** Opening PROVIDED MATERIAL block **

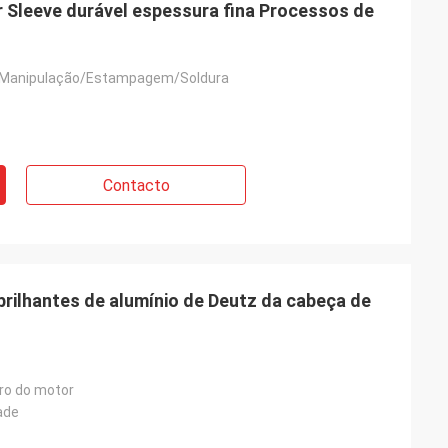
r Sleeve durável espessura fina Processos de
Manipulação/Estampagem/Soldura
Contacto
brilhantes de alumínio de Deutz da cabeça de
dro do motor
ade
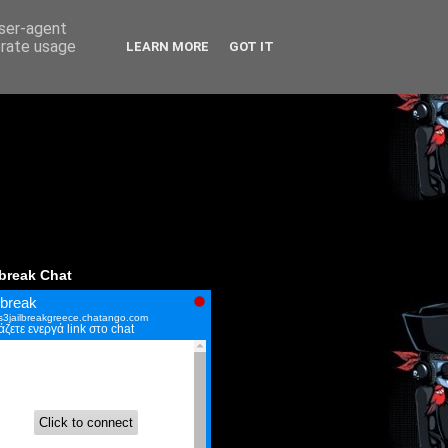
user-agent
erate usage
LEARN MORE
GOT IT
lbreak Chat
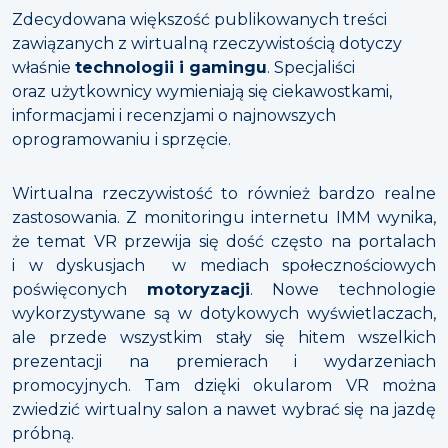
Zdecydowana większość publikowanych treści
zawiązanych z wirtualną rzeczywistością dotyczy
właśnie
technologii i gamingu
. Specjaliści
oraz użytkownicy wymieniają się ciekawostkami,
informacjami i recenzjami o najnowszych
oprogramowaniu i sprzęcie.
Wirtualna rzeczywistość to również bardzo realne
zastosowania. Z monitoringu internetu IMM wynika,
że temat VR przewija się dość często na portalach
i w dyskusjach w mediach społecznościowych
poświęconych
motoryzacji
. Nowe technologie
wykorzystywane są w dotykowych wyświetlaczach,
ale przede wszystkim stały się hitem wszelkich
prezentacji na premierach i wydarzeniach
promocyjnych. Tam dzięki okularom VR można
zwiedzić wirtualny salon a nawet wybrać się na jazdę
próbną.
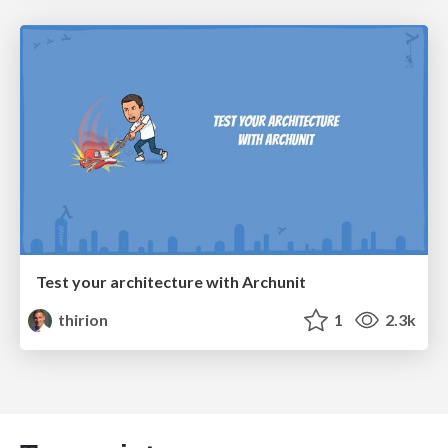
Test your architecture with Archunit
thirion
1
2.3k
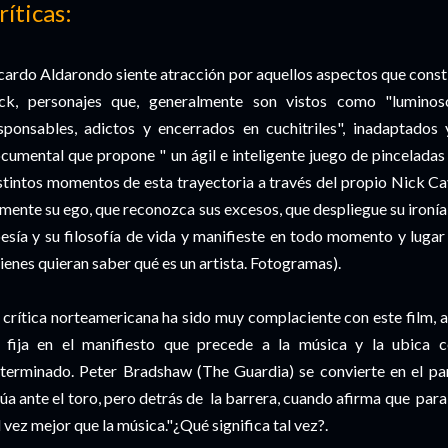
ríticas:
cardo Aldarondo siente atracción por aquellos aspectos que constit
ck, personajes que, generalmente son vistos como "luminos
sponsables, adictos y encerrados en cuchitriles", inadaptados 
cumental que propone " un ágil e inteligente juego de pinceladas e
stintos momentos de esta trayectoria a través del propio Nick Ca
imente su ego, que reconozca sus excesos, que despliegue su ironía 
esía y su filosofía de vida y manifieste en todo momento y lugar 
ienes quieran saber qué es un artista. Fotogramas).
 crítica norteamericana ha sido muy complaciente con este film,
 fija en el manifiesto que precede a la música y la ubica
terminado. Peter Bradshaw (The Guardia) se convierte en el par
túa ante el toro, pero detrás de la barrera, cuando afirma que para 
l vez mejor que la música."¿Qué significa tal vez?.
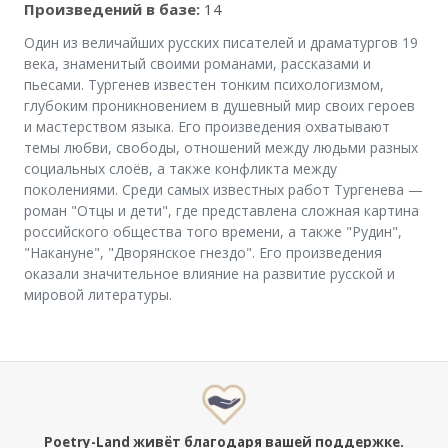
Произведений в базе:
14
Один из величайших русских писателей и драматургов 19
века, знаменитый своими романами, рассказами и
пьесами. Тургенев известен тонким психологизмом,
глубоким проникновением в душевный мир своих героев
и мастерством языка. Его произведения охватывают
темы любви, свободы, отношений между людьми разных
социальных слоёв, а также конфликта между
поколениями. Среди самых известных работ Тургенева —
роман "Отцы и дети", где представлена сложная картина
российского общества того времени, а также "Рудин",
"Накануне", "Дворянское гнездо". Его произведения
оказали значительное влияние на развитие русской и
мировой литературы.
Poetry-Land живёт благодаря вашей поддержке.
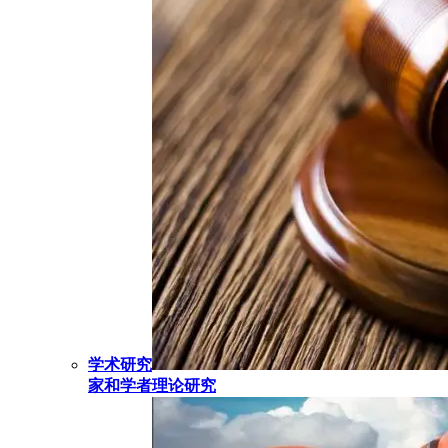
学术研究
家和学者理论研究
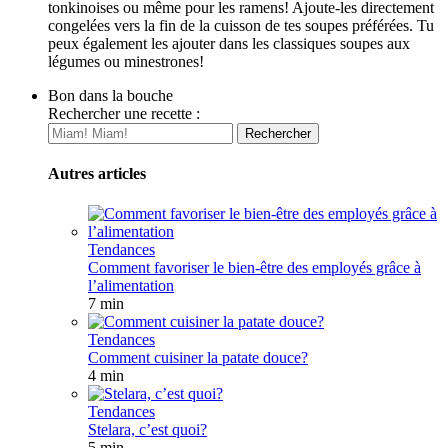
tonkinoises ou même pour les ramens! Ajoute-les directement
congelées vers la fin de la cuisson de tes soupes préférées. Tu
peux également les ajouter dans les classiques soupes aux
légumes ou minestrones!
Bon dans la bouche
Rechercher une recette :
Autres articles
Tendances
Comment favoriser le bien-être des employés grâce à
l’alimentation
7 min
Tendances
Comment cuisiner la patate douce?
4 min
Tendances
Stelara, c’est quoi?
5 min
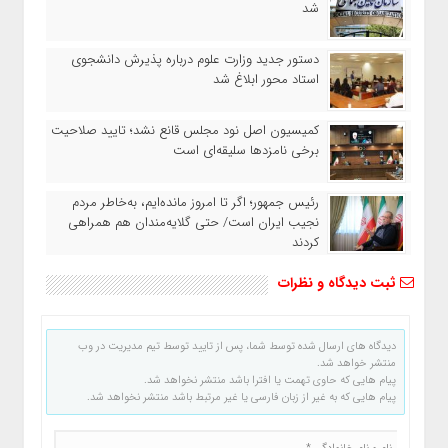
شد
دستور جدید وزارت علوم درباره پذیرش دانشجوی
استاد محور ابلاغ شد
کمیسیون اصل نود مجلس قانع نشد؛ تایید صلاحیت
برخی نامزدها سلیقه‌ای است
رئیس‌ جمهور؛ اگر تا امروز مانده‌ایم، به‌خاطر مردم
نجیب ایران است/ حتی گلایه‌مندان هم همراهی
کردند
ثبت دیدگاه و نظرات
دیدگاه های ارسال شده توسط شما، پس از تایید توسط تیم مدیریت در وب
منتشر خواهد شد.
پیام هایی که حاوی تهمت یا افترا باشد منتشر نخواهد شد.
پیام هایی که به غیر از زبان فارسی یا غیر مرتبط باشد منتشر نخواهد شد.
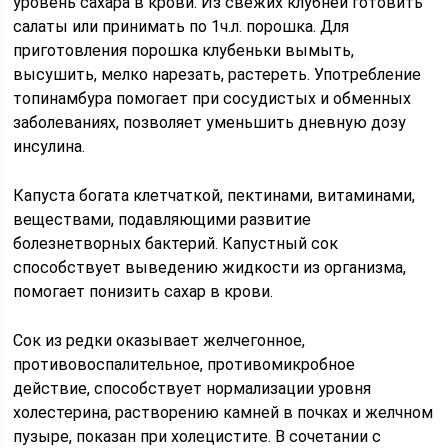
уровень сахара в крови. Из свежих клубней готовить
салаты или принимать по 1ч.л. порошка. Для
приготовления порошка клубеньки вымыть,
высушить, мелко нарезать, растереть. Употребление
топинамбура помогает при сосудистых и обменных
заболеваниях, позволяет уменьшить дневную дозу
инсулина.
Капуста богата клетчаткой, пектинами, витаминами,
веществами, подавляющими развитие
болезнетворных бактерий. Капустный сок
способствует выведению жидкости из организма,
помогает понизить сахар в крови.
Сок из редки оказывает желчегонное,
противовоспалительное, противомикробное
действие, способствует нормализации уровня
холестерина, растворению камней в почках и желчном
пузыре, показан при холецистите. В сочетании с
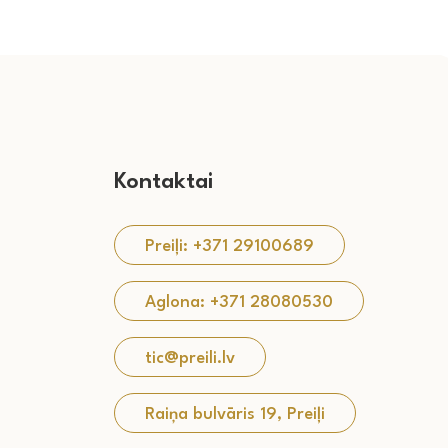
Kontaktai
Preiļi: +371 29100689
Aglona: +371 28080530
tic@preili.lv
Raiņa bulvāris 19, Preiļi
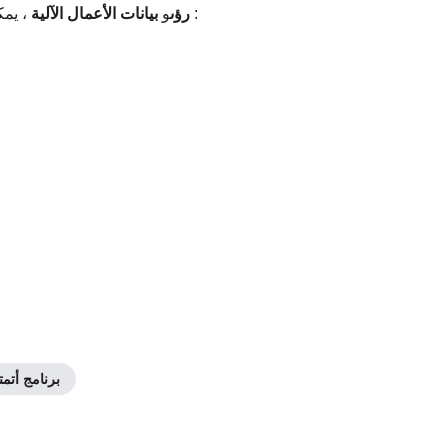
، يمكن للمصدرين:
TradeLink AI رؤى
و
بيانات الأعمال الآلية
برنامج أتمت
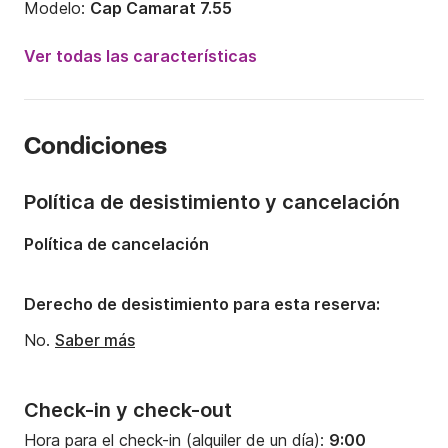
Modelo:
Cap Camarat 7.55
Potencia del motor:
250CV
Ver todas las características
Eslora:
7.74m
Año:
2018 (Reacondicionado en 2024)
Condiciones
Capacidad a bordo:
12 personas
Número de cabinas:
1
Política de desistimiento y cancelación
Política de cancelación
Derecho de desistimiento para esta reserva:
No.
Saber más
Check-in y check-out
Hora para el check-in (alquiler de un día):
9:00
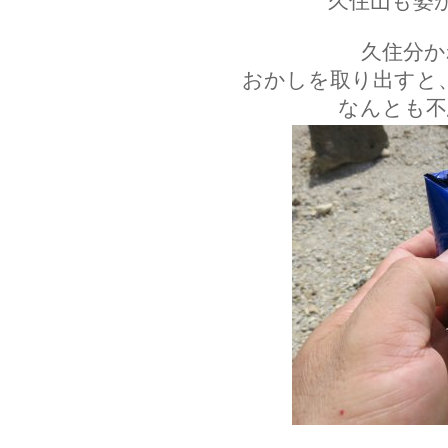
久住山も姿
久住分か
おかしを取り出すと
なんとも不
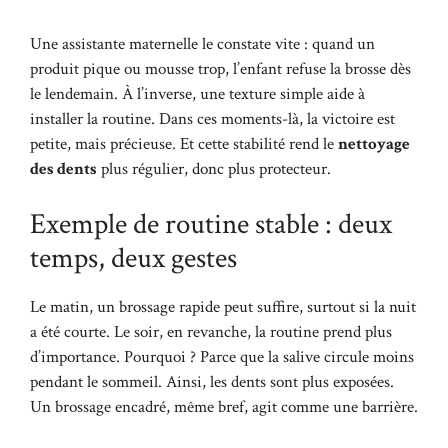
Une assistante maternelle le constate vite : quand un
produit pique ou mousse trop, l’enfant refuse la brosse dès
le lendemain. À l’inverse, une texture simple aide à
installer la routine. Dans ces moments-là, la victoire est
petite, mais précieuse. Et cette stabilité rend le
nettoyage
des dents
plus régulier, donc plus protecteur.
Exemple de routine stable : deux
temps, deux gestes
Le matin, un brossage rapide peut suffire, surtout si la nuit
a été courte. Le soir, en revanche, la routine prend plus
d’importance. Pourquoi ? Parce que la salive circule moins
pendant le sommeil. Ainsi, les dents sont plus exposées.
Un brossage encadré, même bref, agit comme une barrière.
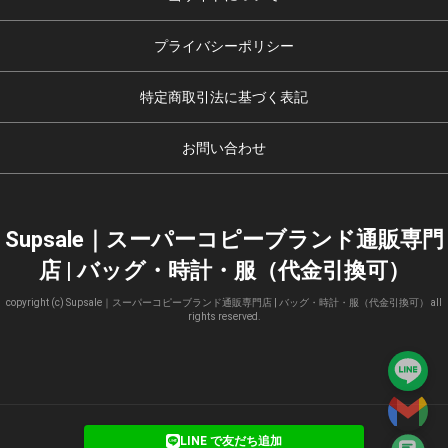
プライバシーポリシー
特定商取引法に基づく表記
お問い合わせ
Supsale｜スーパーコピーブランド通販専門
店 | バッグ・時計・服（代金引換可）
copyright (c) Supsale｜スーパーコピーブランド通販専門店 | バッグ・時計・服（代金引換可） all
rights reserved.
LINE で友だち追加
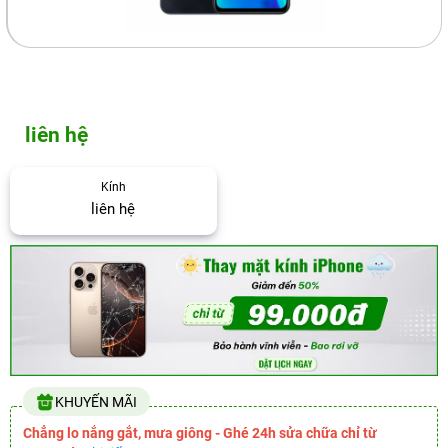
liên hệ
Kính
liên hệ
KHUYẾN MÃI
Chẳng lo nắng gắt, mưa giông - Ghé 24h sửa chữa chỉ từ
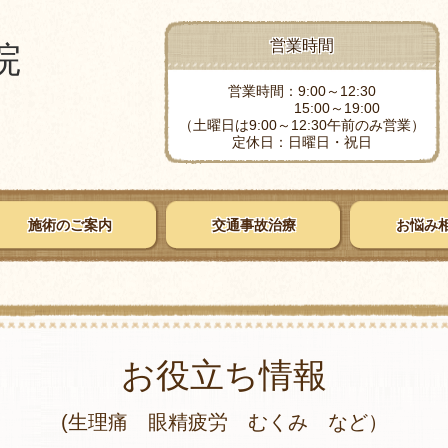
営業時間
院
営業時間：9:00～12:30
15:00～19:00
（土曜日は9:00～12:30午前のみ営業）
定休日：日曜日・祝日
施術のご案内
交通事故治療
お悩み
お役立ち情報
(生理痛 眼精疲労 むくみ など）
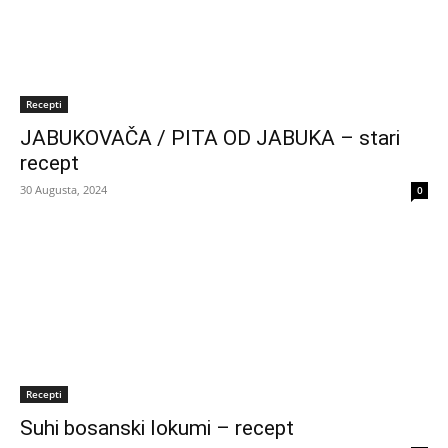
Recepti
JABUKOVAČA / PITA OD JABUKA – stari
recept
30 Augusta, 2024
0
Recepti
Suhi bosanski lokumi – recept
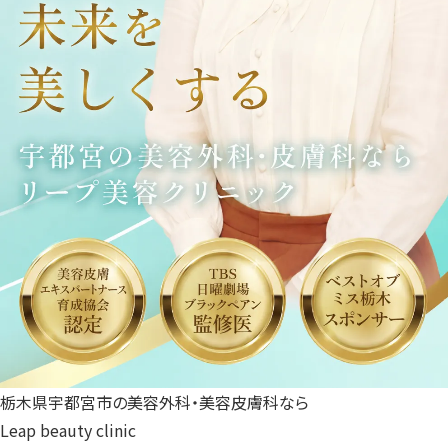
栃木県宇都宮市の美容外科・美容皮膚科なら
Leap beauty clinic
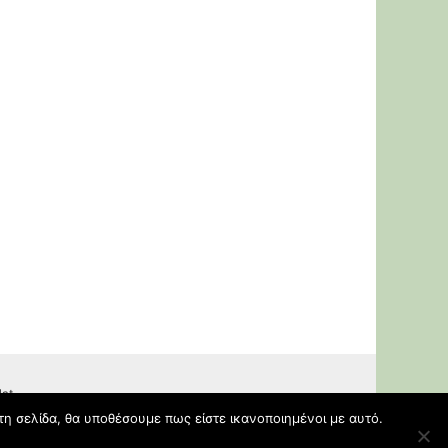
lat
τη σελίδα, θα υποθέσουμε πως είστε ικανοποιημένοι με αυτό.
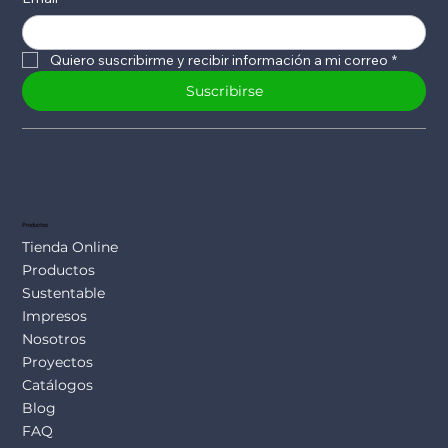
Quiero suscribirme y recibir información a mi correo
*
Suscribirse
Productos
Tienda Online
Productos
Sustentable
Impresos
Nosotros
Proyectos
Catálogos
Blog
FAQ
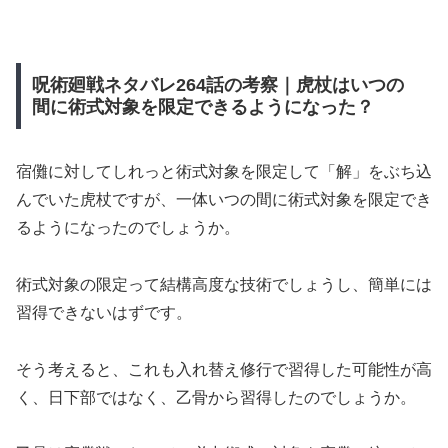
呪術廻戦ネタバレ264話の考察｜虎杖はいつの
間に術式対象を限定できるようになった？
宿儺に対してしれっと術式対象を限定して「解」をぶち込
んでいた虎杖ですが、一体いつの間に術式対象を限定でき
るようになったのでしょうか。
術式対象の限定って結構高度な技術でしょうし、簡単には
習得できないはずです。
そう考えると、これも入れ替え修行で習得した可能性が高
く、日下部ではなく、乙骨から習得したのでしょうか。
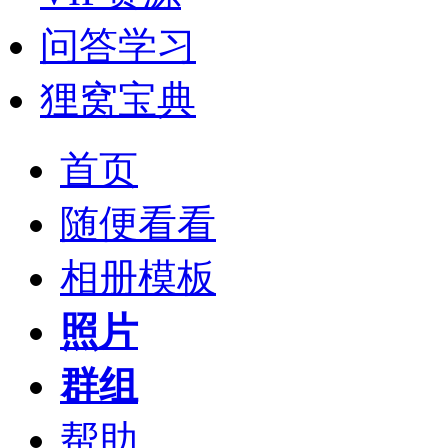
问答学习
狸窝宝典
首页
随便看看
相册模板
照片
群组
帮助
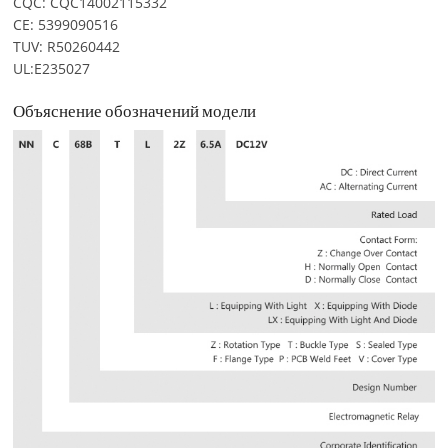
CQC: CQC14002115332
CE: 5399090516
TUV: R50260442
UL:E235027
Объяснение обозначений модели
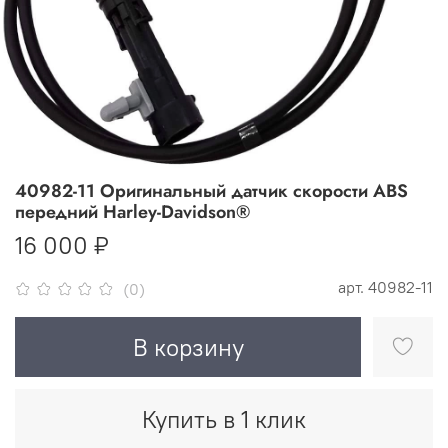
40982-11 Оригинальный датчик скорости ABS
передний Harley-Davidson®
16 000 ₽
арт.
40982-11
(0)
В корзину
Купить в 1 клик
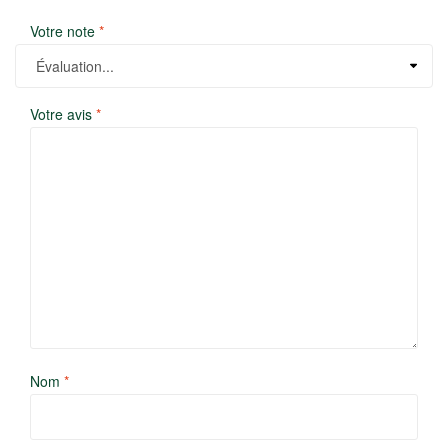
Votre note
*
Votre avis
*
Nom
*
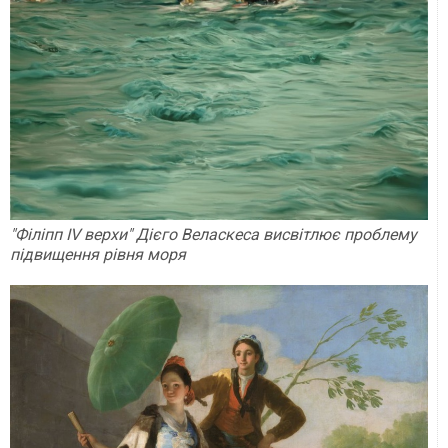
"Філіпп IV верхи" Дієго Веласкеса висвітлює проблему
підвищення рівня моря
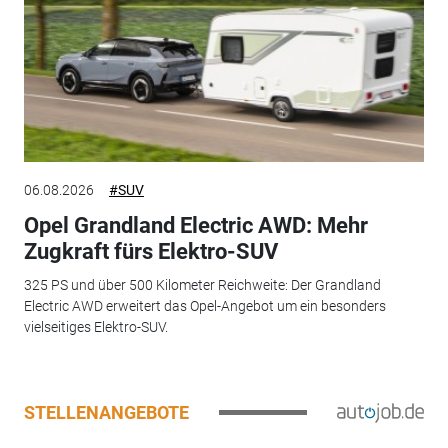
06.08.2026
#SUV
Opel Grandland Electric AWD: Mehr
Zugkraft fürs Elektro-SUV
325 PS und über 500 Kilometer Reichweite: Der Grandland
Electric AWD erweitert das Opel-Angebot um ein besonders
vielseitiges Elektro-SUV.
STELLENANGEBOTE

** Closing PROVIDED MATERIAL block **

From the records above, transcribe only the stretch from the line with "wykorzystywane są w" through the line with "российского общества того", keeping both ends. Omit pictures.

wykorzystywane są w dotykowych wyświetlaczach,
ale przede wszystkim stały się hitem wszelkich
prezentacji na premierach i wydarzeniach
promocyjnych. Tam dzięki okularom VR można
zwiedzić wirtualny salon a nawet wybrać się na jazdę
próbną.
Test your architecture with Archunit
thirion
1
2.3k
ríticas:
cardo Aldarondo siente atracción por aquellos aspectos que constit
ck, personajes que, generalmente son vistos como "luminos
sponsables, adictos y encerrados en cuchitriles", inadaptados 
cumental que propone " un ágil e inteligente juego de pinceladas e
stintos momentos de esta trayectoria a través del propio Nick Ca
imente su ego, que reconozca sus excesos, que despliegue su ironía 
esía y su filosofía de vida y manifieste en todo momento y lugar 
ienes quieran saber qué es un artista. Fotogramas).
 crítica norteamericana ha sido muy complaciente con este film,
 fija en el manifiesto que precede a la música y la ubica
terminado. Peter Bradshaw (The Guardia) se convierte en el par
túa ante el toro, pero detrás de la barrera, cuando afirma que para 
l vez mejor que la música."¿Qué significa tal vez?.
Произведений в базе:
14
Один из величайших русских писателей и драматургов 19
века, знаменитый своими романами, рассказами и
пьесами. Тургенев известен тонким психологизмом,
глубоким проникновением в душевный мир своих героев
и мастерством языка. Его произведения охватывают
темы любви, свободы, отношений между людьми разных
социальных слоёв, а также конфликта между
поколениями. Среди самых известных работ Тургенева —
роман "Отцы и дети", где представлена сложная картина
российского общества того времени, а также "Рудин",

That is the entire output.